▼

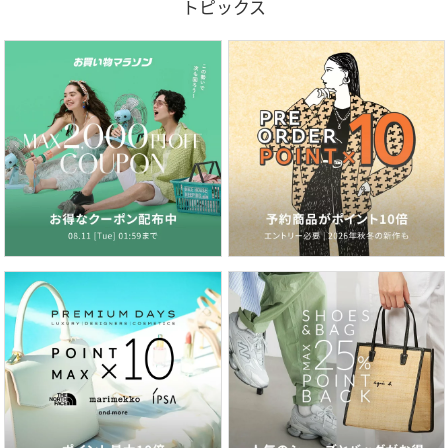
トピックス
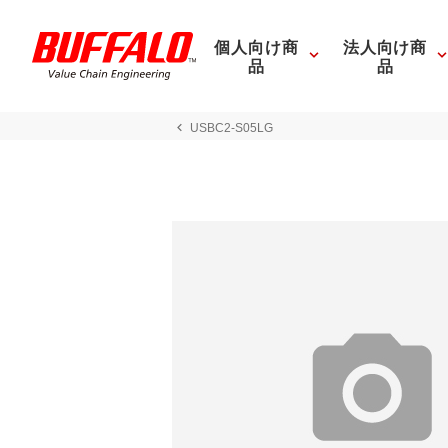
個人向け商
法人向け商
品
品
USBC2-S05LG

▲
▼

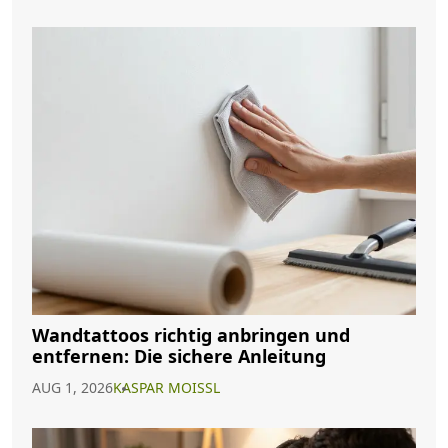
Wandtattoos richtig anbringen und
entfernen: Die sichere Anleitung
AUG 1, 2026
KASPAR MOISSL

▲

[What is expected]: Write out exactly the lines above between the line with "Wandtattoos richtig anbringen und" and the line with "KASPAR MOISSL", inclusive, and nothing beyond them.

[Your solution]:
Wandtattoos richtig anbringen und
entfernen: Die sichere Anleitung
AUG 1, 2026
KASPAR MOISSL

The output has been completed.